It has been one year since my last newsletter. And it has been one year riddled with life-changing, actually shattering events. 

On December 6, 2023,  Joe Fernandez, my beloved husband, best friend and soulmate passed away unexpectedly. Those who had the great fortune of knowing him found him amazing in so many regards. He was brilliant, kind, and strong, able to overcome any adversity. For the past few years, he dealt with a fluke fall prompting brain surgery, another accidental fall causing a hip fracture, and the double-dose of anesthesia due to the surgeries accentuated the beginning traces of dementia. Each event took its toll. Then last December, Joe fell and fractured his hip again requiring bedrest for an indefinite time. All the signs pointed to the realization that this was the beginning to an end. Within days he died. 

Throughout the years, I often wondered whether it were possible for a person to will themself to die. Pondering the question further, I discovered that there actually is a condition known as psychogenic death. The clinical definition is a condition where a person’s mental state becomes so overwhelmed by trauma, stress, or hopelessness that they lose the will to live…where the person’s physical health rapidly deteriorates, and death becomes inevitable. 

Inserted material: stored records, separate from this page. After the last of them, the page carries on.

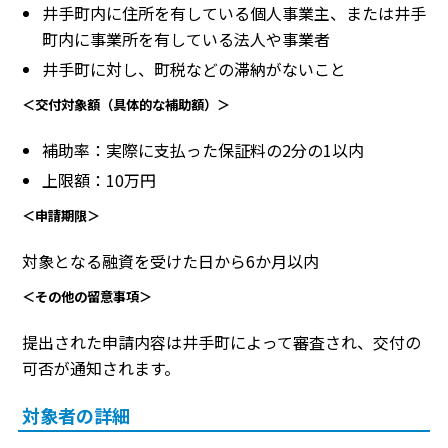
井手町内に住所を有している個人事業主、または井手
町内に事業所を有している法人や事業者
井手町に対し、町税などの滞納がないこと
＜交付対象額（具体的な補助額）＞
補助率：実際に支払った保証料の2分の1以内
上限額：10万円
＜申請期限＞
対象となる融資を受けた日から6か月以内
＜その他の留意事項＞
提出された申請内容は井手町によって審査され、交付の
可否が通知されます。
対象者の詳細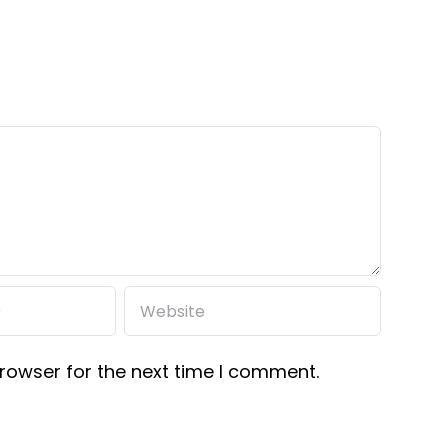
rowser for the next time I comment.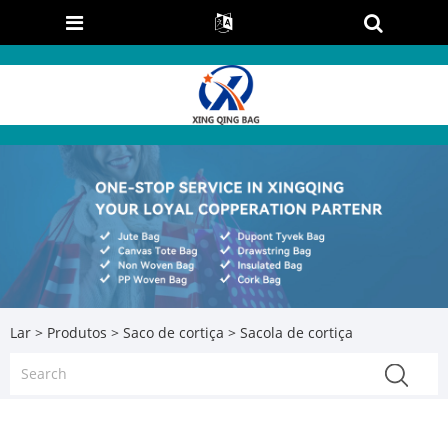
Lar
>
Produtos
>
Saco de cortiça
> Sacola de cortiça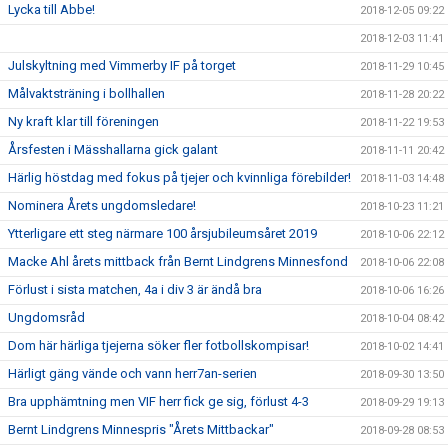
Lycka till Abbe!
2018-12-05 09:22
2018-12-03 11:41
Julskyltning med Vimmerby IF på torget
2018-11-29 10:45
Målvaktsträning i bollhallen
2018-11-28 20:22
Ny kraft klar till föreningen
2018-11-22 19:53
Årsfesten i Mässhallarna gick galant
2018-11-11 20:42
Härlig höstdag med fokus på tjejer och kvinnliga förebilder!
2018-11-03 14:48
Nominera Årets ungdomsledare!
2018-10-23 11:21
Ytterligare ett steg närmare 100 årsjubileumsåret 2019
2018-10-06 22:12
Macke Ahl årets mittback från Bernt Lindgrens Minnesfond
2018-10-06 22:08
Förlust i sista matchen, 4a i div 3 är ändå bra
2018-10-06 16:26
Ungdomsråd
2018-10-04 08:42
Dom här härliga tjejerna söker fler fotbollskompisar!
2018-10-02 14:41
Härligt gäng vände och vann herr7an-serien
2018-09-30 13:50
Bra upphämtning men VIF herr fick ge sig, förlust 4-3
2018-09-29 19:13
Bernt Lindgrens Minnespris "Årets Mittbackar"
2018-09-28 08:53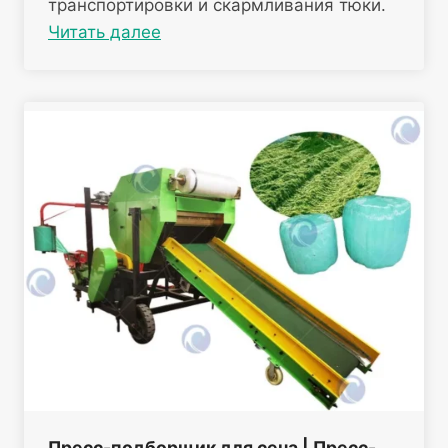
транспортировки и скармливания тюки.
Читать далее
Пресс-подборщик для сена | Пресс-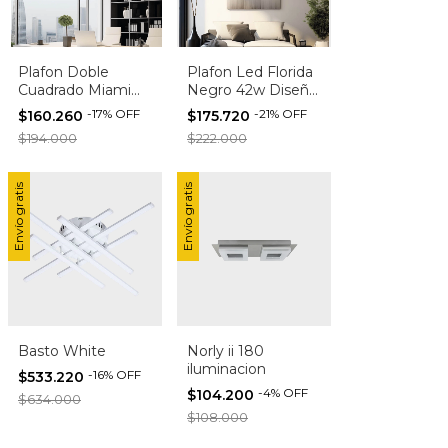
Plafon Doble
Plafon Led Florida
Cuadrado Miami
Negro 42w Diseño
Led 48w Luz
Moderno
-
17
%
OFF
-
21
%
OFF
$160.260
$175.720
cálida Techo
Tendencia Dab
$194.000
$222.000
Envío gratis
Envío gratis
Basto White
Norly ii 180
iluminacion
-
16
%
OFF
$533.220
-
4
%
OFF
$104.200
$634.000
$108.000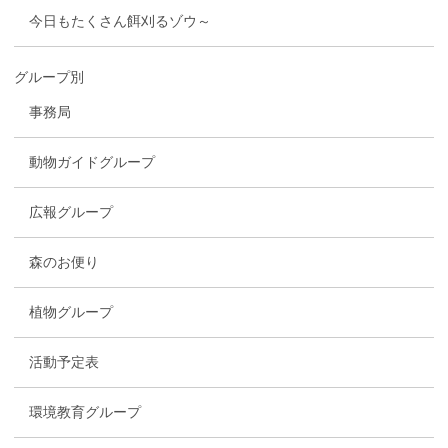
今日もたくさん餌刈るゾウ～
グループ別
事務局
動物ガイドグループ
広報グループ
森のお便り
植物グループ
活動予定表
環境教育グループ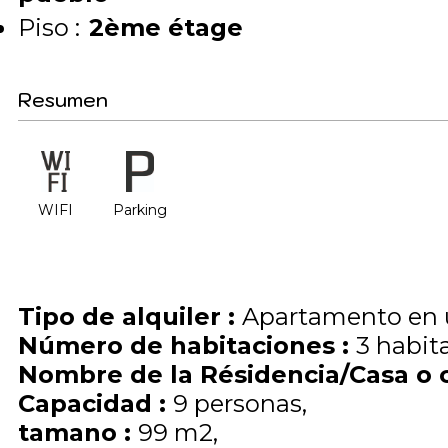
Piso :
2ème étage
Resumen
WIFI
Parking
Tipo de alquiler
:
Apartamento en 
Número de habitaciones
:
3 habit
Nombre de la Résidencia/Casa o 
Capacidad
:
9
personas
tamano
:
99
m2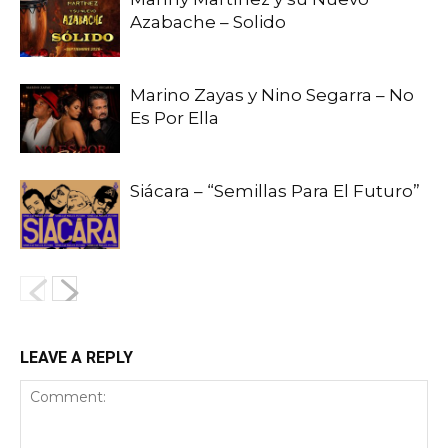
Azabache – Solido
Marino Zayas y Nino Segarra – No
Es Por Ella
Siácara – “Semillas Para El Futuro”
LEAVE A REPLY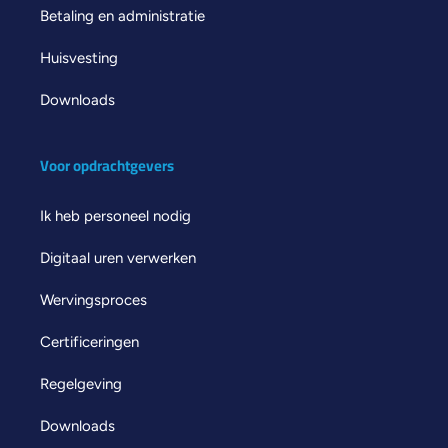
Betaling en administratie
Huisvesting
Downloads
Voor opdrachtgevers
Ik heb personeel nodig
Digitaal uren verwerken
Wervingsproces
Certificeringen
Regelgeving
Downloads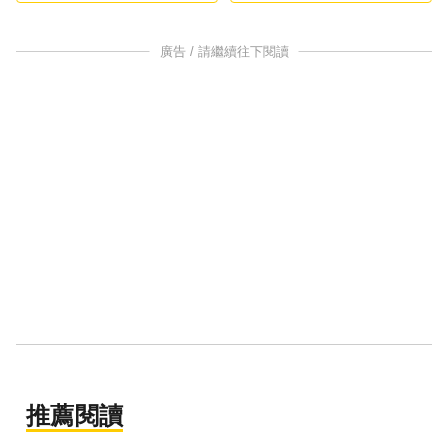
廣告 / 請繼續往下閱讀
推薦閱讀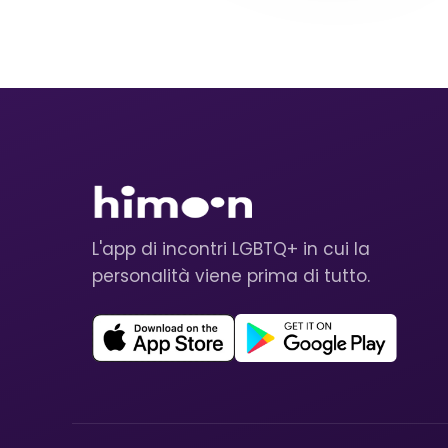
L'app di incontri LGBTQ+ in cui la
personalità viene prima di tutto.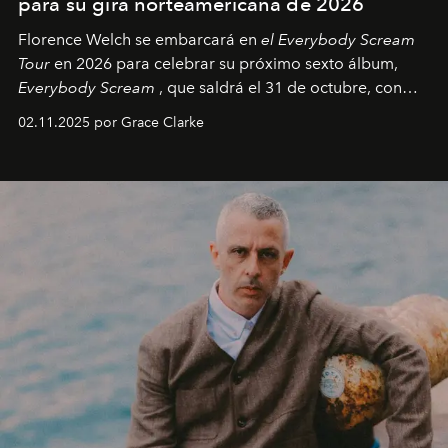
para su gira norteamericana de 2026
Florence Welch se embarcará en
el Everybody Scream
Tour
en 2026 para celebrar su próximo sexto álbum,
Everybody Scream
, que saldrá el 31 de octubre, con
fechas en Norteamérica a partir de abril del próximo
02.11.2025 por Grace Clarke
año.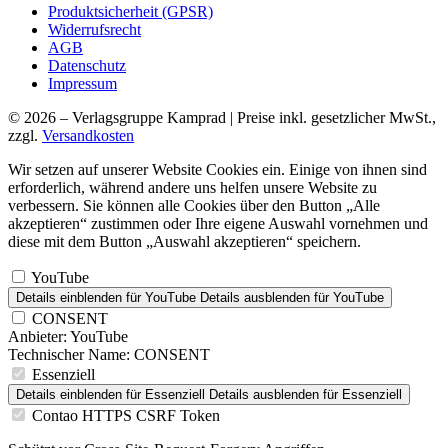
Produktsicherheit (GPSR)
Widerrufsrecht
AGB
Datenschutz
Impressum
© 2026 – Verlagsgruppe Kamprad | Preise inkl. gesetzlicher MwSt.,
zzgl.
Versandkosten
Wir setzen auf unserer Website Cookies ein. Einige von ihnen sind
erforderlich, während andere uns helfen unsere Website zu
verbessern. Sie können alle Cookies über den Button „Alle
akzeptieren“ zustimmen oder Ihre eigene Auswahl vornehmen und
diese mit dem Button „Auswahl akzeptieren“ speichern.
YouTube
Details einblenden
für YouTube
Details ausblenden
für YouTube
CONSENT
Anbieter:
YouTube
Technischer Name:
CONSENT
Essenziell
Details einblenden
für Essenziell
Details ausblenden
für Essenziell
Contao HTTPS CSRF Token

I wondered whether Joe had such ability because in addition to his attributes, he was an incredibly independent and proud man. And before the accidental fall three years ago, he was amazingly healthy. However, as his health deteriorated, he detested the care he required from others. As he became less mobile, he detested the care he required from me. Daily he would rebuke my efforts. My retort was always, “If the roles were reversed you would do the same. Now quit complaining.” I offered a wink to lighten his mood. Always, he smiled back and said, “I love you.” But the trademark twinkle in his eyes shined with less sparkle. It hurt terribly, knowing what this dignified man had to endure. In my heart I know the answer to the question I pondered.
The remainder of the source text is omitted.